▶ [Prompt]: Please write out the listing exactly, leaving each picture out.

*** Supplied material Section Begins ***

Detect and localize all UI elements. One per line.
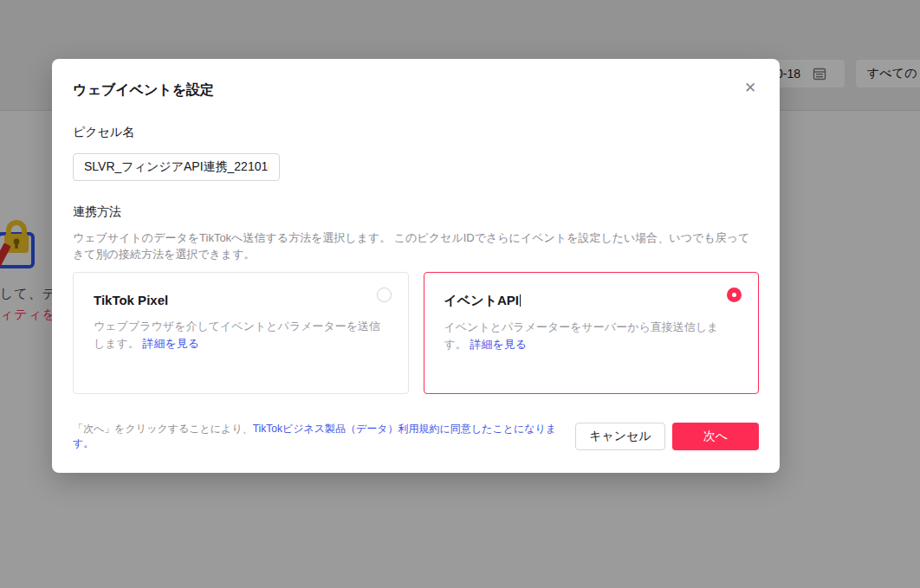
option-description: ウェブブラウザを介してイベントとパラメーターを送信します。 詳細を見る (94, 318, 388, 352)
modal-footer: 「次へ」をクリックすることにより、TikTokビジネス製品（データ）利用規約に同… (73, 422, 759, 451)
connection-method-description: ウェブサイトのデータをTikTokへ送信する方法を選択します。 このピクセルID… (73, 229, 759, 262)
option-description: イベントとパラメーターをサーバーから直接送信します。 詳細を見る (444, 319, 739, 353)
pixel-name-label: ピクセル名 (73, 125, 759, 140)
option-title: TikTok Pixel (94, 293, 168, 307)
cancel-button[interactable]: キャンセル (575, 423, 665, 450)
option-card-tiktok-pixel[interactable]: TikTok Pixel ウェブブラウザを介してイベントとパラメーターを送信しま… (73, 272, 409, 394)
next-button[interactable]: 次へ (672, 423, 759, 450)
option-title: イベントAPI (444, 293, 519, 309)
radio-selected-icon[interactable] (727, 288, 742, 302)
text-cursor (520, 294, 521, 307)
pixel-name-input[interactable] (73, 153, 280, 181)
setup-web-events-modal: ウェブイベントを設定 ✕ ピクセル名 連携方法 ウェブサイトのデータをTikTo… (52, 59, 780, 473)
method-options: TikTok Pixel ウェブブラウザを介してイベントとパラメーターを送信しま… (73, 272, 759, 394)
close-icon[interactable]: ✕ (742, 80, 759, 97)
radio-unselected-icon[interactable] (377, 288, 392, 302)
option-card-events-api[interactable]: イベントAPI イベントとパラメーターをサーバーから直接送信します。 詳細を見る (424, 272, 760, 394)
learn-more-link[interactable]: 詳細を見る (470, 338, 527, 351)
terms-text: 「次へ」をクリックすることにより、TikTokビジネス製品（データ）利用規約に同… (73, 422, 575, 451)
modal-title: ウェブイベントを設定 (73, 80, 759, 100)
connection-method-label: 連携方法 (73, 204, 759, 220)
learn-more-link[interactable]: 詳細を見る (143, 337, 200, 350)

*** Supplied material Section Ends ***

▶ [Worked solution]:
Detect and localize all UI elements. One per line.
option-description: ウェブブラウザを介してイベントとパラメーターを送信します。 詳細を見る (94, 318, 388, 352)
modal-footer: 「次へ」をクリックすることにより、TikTokビジネス製品（データ）利用規約に同… (73, 422, 759, 451)
connection-method-description: ウェブサイトのデータをTikTokへ送信する方法を選択します。 このピクセルID… (73, 229, 759, 262)
option-description: イベントとパラメーターをサーバーから直接送信します。 詳細を見る (444, 319, 739, 353)
pixel-name-label: ピクセル名 (73, 125, 759, 140)
option-title: TikTok Pixel (94, 293, 168, 307)
cancel-button[interactable]: キャンセル (575, 423, 665, 450)
option-card-tiktok-pixel[interactable]: TikTok Pixel ウェブブラウザを介してイベントとパラメーターを送信しま… (73, 272, 409, 394)
next-button[interactable]: 次へ (672, 423, 759, 450)
option-title: イベントAPI (444, 293, 519, 309)
radio-selected-icon[interactable] (727, 288, 742, 302)
text-cursor (520, 294, 521, 307)
pixel-name-input[interactable] (73, 153, 280, 181)
setup-web-events-modal: ウェブイベントを設定 ✕ ピクセル名 連携方法 ウェブサイトのデータをTikTo… (52, 59, 780, 473)
method-options: TikTok Pixel ウェブブラウザを介してイベントとパラメーターを送信しま… (73, 272, 759, 394)
close-icon[interactable]: ✕ (742, 80, 759, 97)
radio-unselected-icon[interactable] (377, 288, 392, 302)
option-card-events-api[interactable]: イベントAPI イベントとパラメーターをサーバーから直接送信します。 詳細を見る (424, 272, 760, 394)
learn-more-link[interactable]: 詳細を見る (470, 338, 527, 351)
terms-text: 「次へ」をクリックすることにより、TikTokビジネス製品（データ）利用規約に同… (73, 422, 575, 451)
modal-title: ウェブイベントを設定 (73, 80, 759, 100)
connection-method-label: 連携方法 (73, 204, 759, 220)
learn-more-link[interactable]: 詳細を見る (143, 337, 200, 350)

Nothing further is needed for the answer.